Lumping Wallis and Dobson together is misleading.

More harmful is Lynn’s creation of a false choice between reasoned analysis and reading Scripture. The choice between reason and faith is a dishonest one. Yet Lynn wants that paradigm to be the prevailing one with which people think about the role of religion in the public square.

He weaves a series of belittling phrases through his brief statement: “their interpretation of the Bible;” “private religious beliefs;” and “someone’s personal take on Scripture.”

As an ordained United Church of Christ minister, Lynn should know better, unless he also reads a small Bible, from which he draws the idea that faith is private and personal.

Those who read from the big Bible know that the biblical witness speaks to both personal morality and social responsibility.

Ironically, Lynn emphasizes the Bible’s focus on the inside, not the outside, much as conservative commentator Cal Thomas did last week.

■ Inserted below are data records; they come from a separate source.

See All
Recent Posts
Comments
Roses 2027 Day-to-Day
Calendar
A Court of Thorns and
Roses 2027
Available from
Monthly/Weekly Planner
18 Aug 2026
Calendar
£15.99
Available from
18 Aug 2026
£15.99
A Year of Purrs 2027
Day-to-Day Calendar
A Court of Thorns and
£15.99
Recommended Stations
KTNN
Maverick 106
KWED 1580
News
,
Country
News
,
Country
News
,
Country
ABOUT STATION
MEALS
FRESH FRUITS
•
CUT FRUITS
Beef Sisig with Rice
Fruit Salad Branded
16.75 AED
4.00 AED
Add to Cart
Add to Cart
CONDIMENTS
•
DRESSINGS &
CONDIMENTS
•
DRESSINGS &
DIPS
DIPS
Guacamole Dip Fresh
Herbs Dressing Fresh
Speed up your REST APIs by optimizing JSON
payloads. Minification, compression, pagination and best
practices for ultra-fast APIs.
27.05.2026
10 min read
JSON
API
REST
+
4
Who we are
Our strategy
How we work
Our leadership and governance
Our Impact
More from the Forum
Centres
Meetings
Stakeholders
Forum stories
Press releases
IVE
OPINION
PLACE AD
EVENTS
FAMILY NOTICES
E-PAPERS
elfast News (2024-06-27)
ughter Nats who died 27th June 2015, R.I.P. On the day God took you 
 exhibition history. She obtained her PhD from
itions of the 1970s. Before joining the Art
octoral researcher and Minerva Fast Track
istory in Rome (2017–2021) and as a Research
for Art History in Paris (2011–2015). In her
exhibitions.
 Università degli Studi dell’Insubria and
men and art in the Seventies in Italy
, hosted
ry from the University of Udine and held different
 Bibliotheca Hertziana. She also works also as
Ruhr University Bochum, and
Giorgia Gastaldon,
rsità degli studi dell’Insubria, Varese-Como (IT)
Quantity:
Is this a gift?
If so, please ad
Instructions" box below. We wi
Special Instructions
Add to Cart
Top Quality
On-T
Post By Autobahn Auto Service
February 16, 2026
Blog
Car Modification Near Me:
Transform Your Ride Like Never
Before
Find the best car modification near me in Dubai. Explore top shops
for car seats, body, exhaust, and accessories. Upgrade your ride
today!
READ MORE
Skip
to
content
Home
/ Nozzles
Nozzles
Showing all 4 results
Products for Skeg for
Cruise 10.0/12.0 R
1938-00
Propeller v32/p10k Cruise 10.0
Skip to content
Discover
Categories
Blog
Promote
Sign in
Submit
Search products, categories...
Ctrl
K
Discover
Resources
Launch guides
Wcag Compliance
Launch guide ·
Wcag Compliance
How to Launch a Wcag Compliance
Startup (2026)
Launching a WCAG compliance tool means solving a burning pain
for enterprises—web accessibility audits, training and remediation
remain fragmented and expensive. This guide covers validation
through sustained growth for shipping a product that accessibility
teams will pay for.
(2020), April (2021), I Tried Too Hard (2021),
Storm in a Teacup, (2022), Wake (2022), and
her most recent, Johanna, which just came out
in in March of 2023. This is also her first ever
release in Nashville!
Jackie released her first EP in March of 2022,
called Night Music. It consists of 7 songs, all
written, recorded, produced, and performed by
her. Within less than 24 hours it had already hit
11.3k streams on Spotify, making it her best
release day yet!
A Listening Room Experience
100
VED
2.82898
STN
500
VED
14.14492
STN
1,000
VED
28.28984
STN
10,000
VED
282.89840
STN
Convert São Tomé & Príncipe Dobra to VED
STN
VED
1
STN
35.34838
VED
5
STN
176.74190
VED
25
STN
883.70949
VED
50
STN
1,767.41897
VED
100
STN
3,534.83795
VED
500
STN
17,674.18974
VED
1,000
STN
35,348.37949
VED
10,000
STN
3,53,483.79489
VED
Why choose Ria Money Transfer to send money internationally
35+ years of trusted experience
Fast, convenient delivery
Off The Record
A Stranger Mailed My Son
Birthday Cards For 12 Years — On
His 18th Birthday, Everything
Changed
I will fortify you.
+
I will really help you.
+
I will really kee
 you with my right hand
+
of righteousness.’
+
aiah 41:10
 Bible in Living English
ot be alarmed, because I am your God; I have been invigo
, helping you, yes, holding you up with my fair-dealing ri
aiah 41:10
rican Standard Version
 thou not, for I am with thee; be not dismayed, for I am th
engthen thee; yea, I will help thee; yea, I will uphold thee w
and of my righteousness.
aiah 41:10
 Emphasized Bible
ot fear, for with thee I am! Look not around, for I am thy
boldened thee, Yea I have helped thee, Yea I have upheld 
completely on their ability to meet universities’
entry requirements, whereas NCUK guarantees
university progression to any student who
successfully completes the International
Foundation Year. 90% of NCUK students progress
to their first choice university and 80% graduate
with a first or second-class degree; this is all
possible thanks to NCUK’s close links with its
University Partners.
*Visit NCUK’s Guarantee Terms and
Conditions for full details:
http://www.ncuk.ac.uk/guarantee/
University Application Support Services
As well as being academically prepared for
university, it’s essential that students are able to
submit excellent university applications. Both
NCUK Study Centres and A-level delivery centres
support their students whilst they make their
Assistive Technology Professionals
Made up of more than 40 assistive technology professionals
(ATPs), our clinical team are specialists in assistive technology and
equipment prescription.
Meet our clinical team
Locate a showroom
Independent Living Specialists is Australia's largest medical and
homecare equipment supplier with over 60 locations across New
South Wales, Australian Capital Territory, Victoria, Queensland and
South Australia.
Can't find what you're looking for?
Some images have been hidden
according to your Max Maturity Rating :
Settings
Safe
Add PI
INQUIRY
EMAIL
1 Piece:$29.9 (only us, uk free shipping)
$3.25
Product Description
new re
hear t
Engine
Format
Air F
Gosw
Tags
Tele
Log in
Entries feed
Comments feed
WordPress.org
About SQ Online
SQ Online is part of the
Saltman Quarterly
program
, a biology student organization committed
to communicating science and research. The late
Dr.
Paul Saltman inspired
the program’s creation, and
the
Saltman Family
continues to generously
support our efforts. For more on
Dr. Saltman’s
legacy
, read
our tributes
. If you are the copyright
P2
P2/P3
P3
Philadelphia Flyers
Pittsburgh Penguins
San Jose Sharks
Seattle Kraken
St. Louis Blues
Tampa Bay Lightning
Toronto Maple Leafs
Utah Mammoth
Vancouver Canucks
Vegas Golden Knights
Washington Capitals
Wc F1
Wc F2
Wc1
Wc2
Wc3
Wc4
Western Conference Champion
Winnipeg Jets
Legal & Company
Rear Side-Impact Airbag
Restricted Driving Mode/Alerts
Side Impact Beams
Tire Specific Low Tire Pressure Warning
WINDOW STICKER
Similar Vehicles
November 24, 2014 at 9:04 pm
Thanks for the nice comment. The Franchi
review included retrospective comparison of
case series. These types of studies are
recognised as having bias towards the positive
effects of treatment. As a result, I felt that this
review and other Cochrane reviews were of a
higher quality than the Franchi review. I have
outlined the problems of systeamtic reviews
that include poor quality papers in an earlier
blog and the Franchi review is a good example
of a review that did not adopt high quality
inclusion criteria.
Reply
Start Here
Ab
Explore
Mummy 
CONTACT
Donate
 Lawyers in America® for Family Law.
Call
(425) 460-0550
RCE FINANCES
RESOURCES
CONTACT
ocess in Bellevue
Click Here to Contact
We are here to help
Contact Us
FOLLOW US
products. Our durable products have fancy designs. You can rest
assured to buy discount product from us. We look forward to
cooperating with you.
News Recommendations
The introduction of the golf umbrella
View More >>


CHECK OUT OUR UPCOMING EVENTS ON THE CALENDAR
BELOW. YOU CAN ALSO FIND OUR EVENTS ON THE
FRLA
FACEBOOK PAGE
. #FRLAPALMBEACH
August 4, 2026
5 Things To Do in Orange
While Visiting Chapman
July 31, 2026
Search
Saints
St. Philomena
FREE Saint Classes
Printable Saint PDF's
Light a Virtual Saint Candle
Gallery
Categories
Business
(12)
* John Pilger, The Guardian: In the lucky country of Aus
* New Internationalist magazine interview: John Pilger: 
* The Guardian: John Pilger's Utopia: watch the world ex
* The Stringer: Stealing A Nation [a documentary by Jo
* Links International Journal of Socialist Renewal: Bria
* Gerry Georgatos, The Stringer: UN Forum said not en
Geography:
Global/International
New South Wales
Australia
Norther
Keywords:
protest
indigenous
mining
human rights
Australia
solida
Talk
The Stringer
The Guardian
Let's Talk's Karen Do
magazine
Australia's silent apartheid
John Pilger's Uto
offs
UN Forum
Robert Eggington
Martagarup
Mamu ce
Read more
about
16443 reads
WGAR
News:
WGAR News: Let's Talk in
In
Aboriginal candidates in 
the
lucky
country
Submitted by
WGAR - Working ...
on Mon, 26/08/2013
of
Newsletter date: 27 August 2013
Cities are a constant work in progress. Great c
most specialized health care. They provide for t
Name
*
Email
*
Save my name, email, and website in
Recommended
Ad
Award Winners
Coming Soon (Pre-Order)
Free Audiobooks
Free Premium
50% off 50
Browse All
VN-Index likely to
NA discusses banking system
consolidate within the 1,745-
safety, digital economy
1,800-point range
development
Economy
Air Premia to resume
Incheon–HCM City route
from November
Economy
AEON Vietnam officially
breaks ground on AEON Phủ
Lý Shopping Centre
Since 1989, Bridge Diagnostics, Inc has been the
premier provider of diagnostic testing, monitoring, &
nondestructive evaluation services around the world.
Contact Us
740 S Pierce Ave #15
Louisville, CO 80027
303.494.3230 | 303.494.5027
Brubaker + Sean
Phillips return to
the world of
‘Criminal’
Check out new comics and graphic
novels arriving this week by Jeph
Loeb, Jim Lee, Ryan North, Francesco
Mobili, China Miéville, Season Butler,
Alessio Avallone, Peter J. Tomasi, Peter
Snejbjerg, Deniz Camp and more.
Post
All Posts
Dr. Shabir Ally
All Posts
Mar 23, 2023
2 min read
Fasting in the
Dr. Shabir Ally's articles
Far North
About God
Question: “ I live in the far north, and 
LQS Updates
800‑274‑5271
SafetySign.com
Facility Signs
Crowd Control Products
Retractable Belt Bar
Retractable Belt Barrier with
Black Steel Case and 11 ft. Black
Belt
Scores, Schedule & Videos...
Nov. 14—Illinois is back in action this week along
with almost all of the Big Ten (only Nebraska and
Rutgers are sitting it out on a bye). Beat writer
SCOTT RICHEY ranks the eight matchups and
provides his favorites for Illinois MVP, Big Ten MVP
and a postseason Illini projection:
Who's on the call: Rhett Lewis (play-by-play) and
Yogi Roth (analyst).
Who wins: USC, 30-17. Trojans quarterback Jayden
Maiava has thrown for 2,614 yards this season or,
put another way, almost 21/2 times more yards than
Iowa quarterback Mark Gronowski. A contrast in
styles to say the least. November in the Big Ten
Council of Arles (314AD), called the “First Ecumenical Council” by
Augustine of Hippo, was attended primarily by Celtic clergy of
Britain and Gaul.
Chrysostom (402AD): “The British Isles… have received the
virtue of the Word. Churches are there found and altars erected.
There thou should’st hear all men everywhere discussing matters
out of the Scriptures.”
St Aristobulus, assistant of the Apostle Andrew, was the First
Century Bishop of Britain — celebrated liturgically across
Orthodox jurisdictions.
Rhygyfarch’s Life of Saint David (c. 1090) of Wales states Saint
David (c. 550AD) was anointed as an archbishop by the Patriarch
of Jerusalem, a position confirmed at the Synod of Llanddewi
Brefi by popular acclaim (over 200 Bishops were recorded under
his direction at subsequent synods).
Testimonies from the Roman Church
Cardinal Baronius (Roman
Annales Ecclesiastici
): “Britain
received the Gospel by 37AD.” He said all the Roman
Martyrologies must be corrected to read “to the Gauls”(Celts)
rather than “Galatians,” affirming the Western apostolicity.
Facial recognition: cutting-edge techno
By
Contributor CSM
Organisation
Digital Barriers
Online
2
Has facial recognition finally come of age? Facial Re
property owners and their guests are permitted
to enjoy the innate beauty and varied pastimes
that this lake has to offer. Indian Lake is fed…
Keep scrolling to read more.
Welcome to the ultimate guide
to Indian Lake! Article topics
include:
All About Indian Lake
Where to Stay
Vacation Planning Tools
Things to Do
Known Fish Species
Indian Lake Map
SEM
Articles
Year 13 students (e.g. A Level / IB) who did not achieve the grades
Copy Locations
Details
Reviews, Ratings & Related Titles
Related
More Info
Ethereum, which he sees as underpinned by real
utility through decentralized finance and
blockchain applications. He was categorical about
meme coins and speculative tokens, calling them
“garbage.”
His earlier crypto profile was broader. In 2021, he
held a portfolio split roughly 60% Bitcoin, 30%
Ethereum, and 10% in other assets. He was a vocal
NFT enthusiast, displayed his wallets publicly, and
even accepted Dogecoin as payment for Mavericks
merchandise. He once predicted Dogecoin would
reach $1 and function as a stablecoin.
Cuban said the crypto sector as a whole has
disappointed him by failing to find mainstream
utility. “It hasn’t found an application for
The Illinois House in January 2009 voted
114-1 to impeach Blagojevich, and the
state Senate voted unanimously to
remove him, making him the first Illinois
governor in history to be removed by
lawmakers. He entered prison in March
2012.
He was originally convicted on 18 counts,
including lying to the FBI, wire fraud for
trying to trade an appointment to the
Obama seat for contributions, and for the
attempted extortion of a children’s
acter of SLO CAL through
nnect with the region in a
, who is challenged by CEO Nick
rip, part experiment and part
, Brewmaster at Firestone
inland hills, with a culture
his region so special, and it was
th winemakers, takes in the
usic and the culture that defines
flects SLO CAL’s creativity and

Thoughtful Christians know that a straight line does not exist between the Bible and public policy. The Bible offers no blueprint for economic, domestic and foreign policy.

Biblical values can shape public policy, however. Justice, human rights, kindness, honesty and fairness are a few of the many values found in the big Bible that find expression in constitutional values and public policy.

Lynn regrettably reflects a more secular left perspective than a religious one.

Baptist heritage first advanced the idea of the separation of church and state without placing faith in the ghetto of private concerns. The best of the Baptist tradition maintains a wall of separation and yet gives witness to biblical values in the public square.

Robert Parham is the executive director of the Baptist Center for Ethics.